Content negotiation

Note: There is a follow-up to this article: Content negotiation, AdSense, and comments.

As most of you probably know, XHTML should be served with a MIME type of application/xhtml+xml. Since not all browsers understand that MIME type, content negotiation can be used to send different MIME types to different browsers. Here’s what I ran into when I did that.

Since day one, this site has been marked up with valid XHTML 1.0 Strict. However, all documents have been served with the MIME type text/html, and that is not the ideal way of serving XHTML, which should be served as application/xhtml+xml according to the (non-normative) W3C Note XHTML Media Types. There are different opinions on this; some argue that it’s OK to use text/html, as long as the XHTML is “HTML compatible”, others will say serving XHTML as text/html is completely invalid, evil, and almost worse than 20th century tag soup. I’m not going to take sides.

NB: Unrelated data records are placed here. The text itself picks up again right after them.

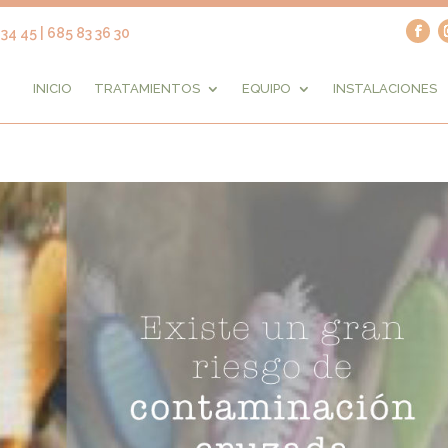
34 45 | 685 83 36 30
INICIO
TRATAMIENTOS
EQUIPO
INSTALACIONES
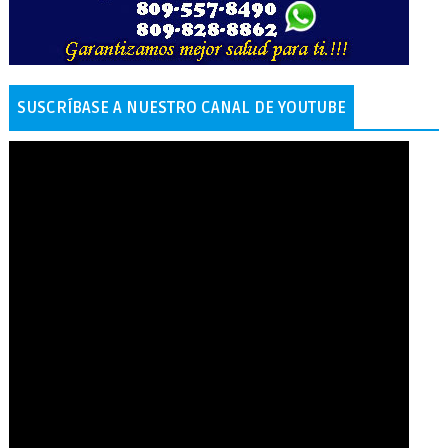
SUSCRÍBASE A NUESTRO CANAL DE YOUTUBE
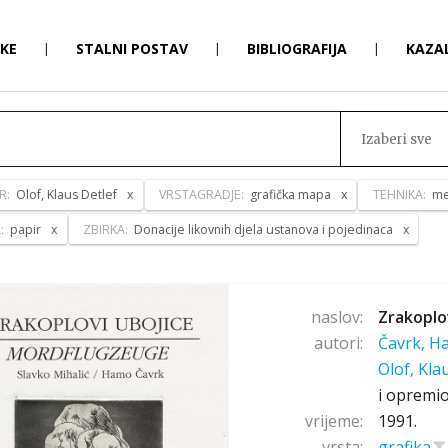
RKE
|
STALNI POSTAV
|
BIBLIOGRAFIJA
|
KAZA
Izaberi sve
R:
Olof, Klaus Detlef
VRSTAGRADJE:
grafička mapa
TEHNIKA:
me
L:
papir
ZBIRKA:
Donacije likovnih djela ustanova i pojedinaca
naslov:
Zrakoplo
autori:
Čavrk, 
Olof, Kla
i opremio
vrijeme:
1991.
vrsta:
grafika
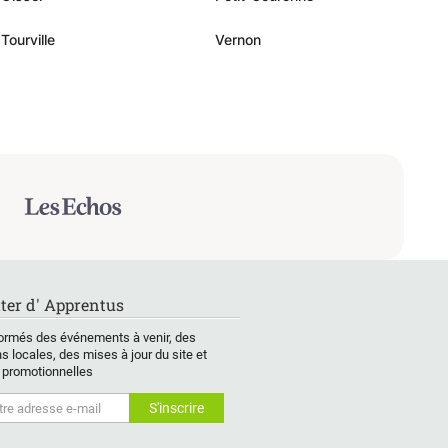
Tourville
Vernon
ter d' Apprentus
ormés des événements à venir, des
s locales, des mises à jour du site et
 promotionnelles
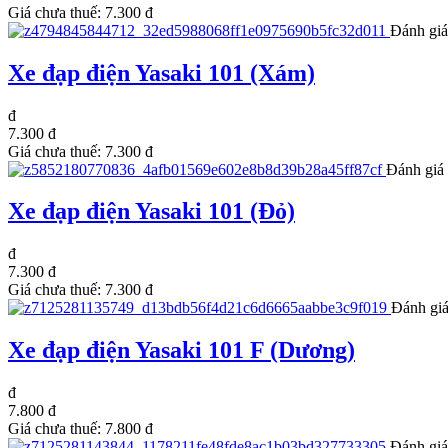
Giá chưa thuế:
7.300 đ
Đánh giá
Xe đạp điện Yasaki 101 (Xám)
đ
7.300 đ
Giá chưa thuế:
7.300 đ
Đánh giá 
Xe đạp điện Yasaki 101 (Đỏ)
đ
7.300 đ
Giá chưa thuế:
7.300 đ
Đánh giá
Xe đạp điện Yasaki 101 F (Dương)
đ
7.800 đ
Giá chưa thuế:
7.800 đ
Đánh giá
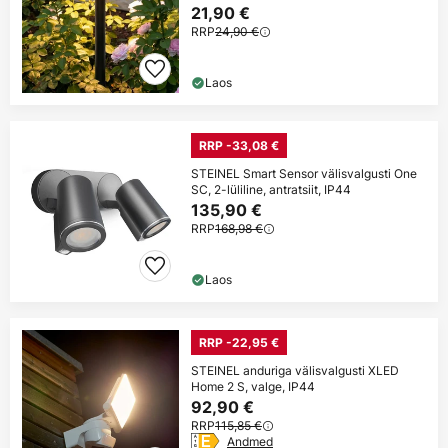
21,90 €
RRP
24,90 €
Laos
RRP -33,08 €
STEINEL Smart Sensor välisvalgusti One
SC, 2-lüliline, antratsiit, IP44
135,90 €
RRP
168,98 €
Laos
RRP -22,95 €
STEINEL anduriga välisvalgusti XLED
Home 2 S, valge, IP44
92,90 €
RRP
115,85 €
Andmed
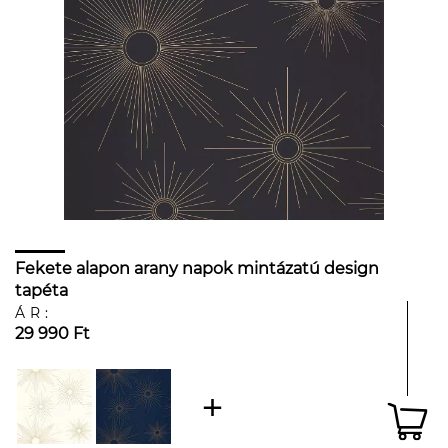
Fekete alapon arany napok mintázatú design
tapéta
ÁR:
29 990 Ft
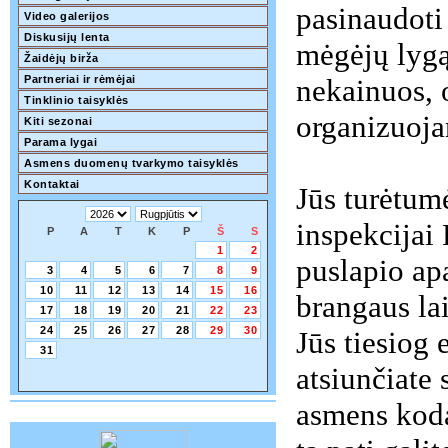
pasinaudoti
Video galerijos
Diskusijų lenta
mėgėjų lygą
Žaidėjų birža
Partneriai ir rėmėjai
nekainuos, 
Tinklinio taisyklės
organizuoja
Kiti sezonai
Parama lygai
Asmens duomenų tvarkymo taisyklės
Kontaktai
Jūs turėtum
inspekcijai
P
A
T
K
P
Š
S
1
2
puslapio ap
3
4
5
6
7
8
9
10
11
12
13
14
15
16
brangaus la
17
18
19
20
21
22
23
24
25
26
27
28
29
30
Jūs tiesiog 
31
atsiunčiate 
asmens kodas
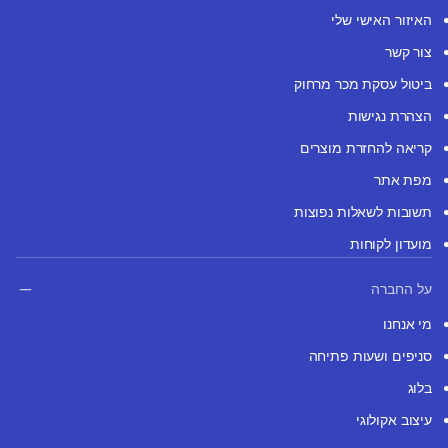
האיזור האישי שלי
צור קשר
ביטול עסקת מכר מרחוק
הצהרת נגישות
קריאה להחזרת מוצרים
מפת אתר
תשובות לשאלות נפוצות
מועדון לקוחות
על החברה
מי אנחנו
סניפים ושעות פתיחה
בלוג
עיצוב אקולוגי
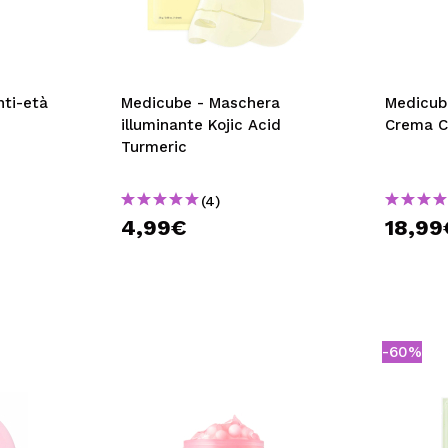
nti-età
Medicube - Maschera
Medicub
illuminante Kojic Acid
Crema C
Turmeric
(4)
4,99€
18,99
-60%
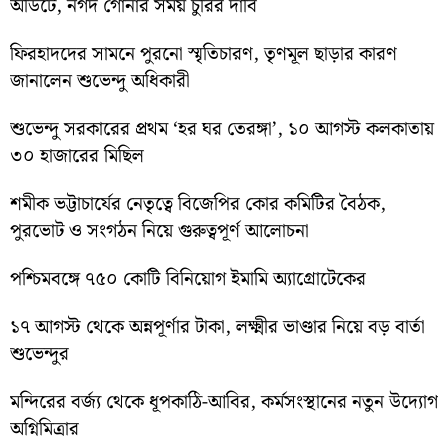
অডিটে, নগদ গোনার সময় চুরির দাবি
ফিরহাদদের সামনে পুরনো স্মৃতিচারণ, তৃণমূল ছাড়ার কারণ
জানালেন শুভেন্দু অধিকারী
শুভেন্দু সরকারের প্রথম ‘হর ঘর তেরঙ্গা’, ১০ আগস্ট কলকাতায়
৩০ হাজারের মিছিল
শমীক ভট্টাচার্যের নেতৃত্বে বিজেপির কোর কমিটির বৈঠক,
পুরভোট ও সংগঠন নিয়ে গুরুত্বপূর্ণ আলোচনা
পশ্চিমবঙ্গে ৭৫০ কোটি বিনিয়োগ ইমামি অ্যাগ্রোটেকের
১৭ আগস্ট থেকে অন্নপূর্ণার টাকা, লক্ষ্মীর ভাণ্ডার নিয়ে বড় বার্তা
শুভেন্দুর
মন্দিরের বর্জ্য থেকে ধূপকাঠি-আবির, কর্মসংস্থানের নতুন উদ্যোগ
অগ্নিমিত্রার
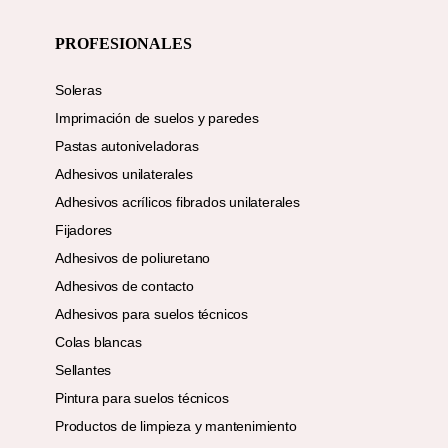
PROFESIONALES
Soleras
Imprimación de suelos y paredes
Pastas autoniveladoras
Adhesivos unilaterales
Adhesivos acrílicos fibrados unilaterales
Fijadores
Adhesivos de poliuretano
Adhesivos de contacto
Adhesivos para suelos técnicos
Colas blancas
Sellantes
Pintura para suelos técnicos
Productos de limpieza y mantenimiento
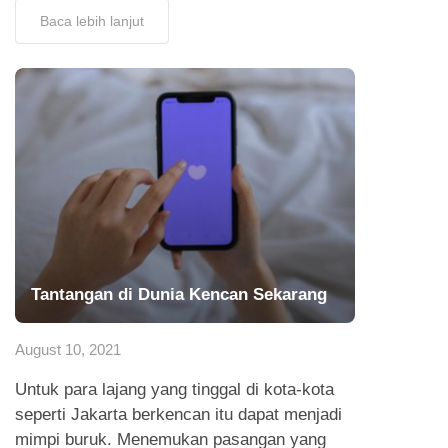
Baca lebih lanjut
Tantangan di Dunia Kencan Sekarang
August 10, 2021
Untuk para lajang yang tinggal di kota-kota
seperti Jakarta berkencan itu dapat menjadi
mimpi buruk. Menemukan pasangan yang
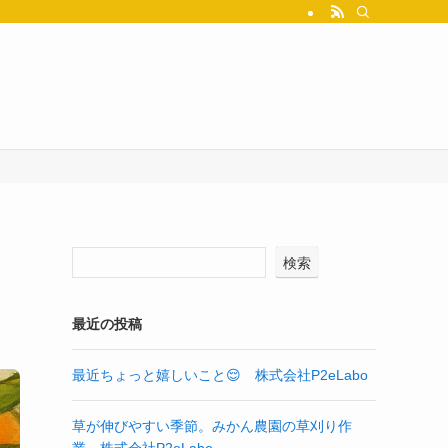
検索
最近の投稿
最近ちょっと嬉しいこと😌 株式会社P2eLabo
草が伸びやすい季節。みかん農園の草刈り作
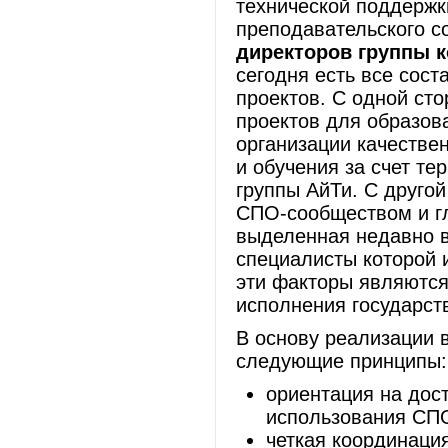
технической поддержк
преподавательского с
директоров группы к
сегодня есть все сос
проектов. С одной ст
проектов для образов
организации качестве
и обучения за счет т
группы АйТи. С друго
СПО-сообществом и гл
выделенная недавно в
специалисты которой 
эти факторы являются
исполнения государст
В основу реализации 
следующие принципы:
ориентация на дос
использования СП
четкая координаци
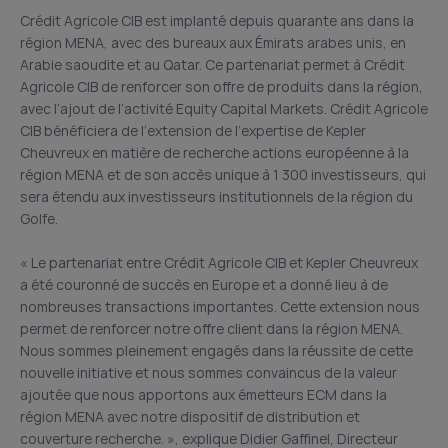
Crédit Agricole CIB est implanté depuis quarante ans dans la
région MENA, avec des bureaux aux Émirats arabes unis, en
Arabie saoudite et au Qatar. Ce partenariat permet à Crédit
Agricole CIB de renforcer son offre de produits dans la région,
avec l’ajout de l’activité Equity Capital Markets. Crédit Agricole
CIB bénéficiera de l’extension de l’expertise de Kepler
Cheuvreux en matière de recherche actions européenne à la
région MENA et de son accès unique à 1 300 investisseurs, qui
sera étendu aux investisseurs institutionnels de la région du
Golfe.
« Le partenariat entre Crédit Agricole CIB et Kepler Cheuvreux
a été couronné de succès en Europe et a donné lieu à de
nombreuses transactions importantes. Cette extension nous
permet de renforcer notre offre client dans la région MENA.
Nous sommes pleinement engagés dans la réussite de cette
nouvelle initiative et nous sommes convaincus de la valeur
ajoutée que nous apportons aux émetteurs ECM dans la
région MENA avec notre dispositif de distribution et
couverture recherche. », explique Didier Gaffinel, Directeur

Anyway, in order to do the rightest thing I wanted to start using application/xhtml+xml. Since not all web browsers handle that MIME type, I started looking for ways of serving documents with different MIME types depending on the capabilities of the requesting user agent. After some googling I found a simple PHP script that will let me do that:

  1. <?php
  2. if (stristr($_SERVER[HTTP_ACCEPT], "application/xhtml+xml") || stristr($_SERVER["HTTP_USER_AGENT"],"W3C_Validator")) {
  3. header("Content-Type: application/xhtml+xml; charset=iso-8859-1");
  4. header("Vary: Accept");
  5. echo("<?xml version=\"1.0\" encoding=\"iso-8859-1\"?>\n");
  6. }
  7. else {
  8. header("Content-Type: text/html; charset=iso-8859-1");
  9. header("Vary: Accept");
  10. }
  11. ?>

Note that this is a simplified script which does not take the requesting user agent’s q-rating into account. Keep reading for more info on that.

You may be wondering why I’m using the character encoding iso-8859-1, and not UTF-8. Well, that’s on the to-do list. I’ve run into some weird problems trying to switch to UTF-8, but if I can just figure out how to do it correctly and it doesn’t create any serious compatibility problems, I’ll switch.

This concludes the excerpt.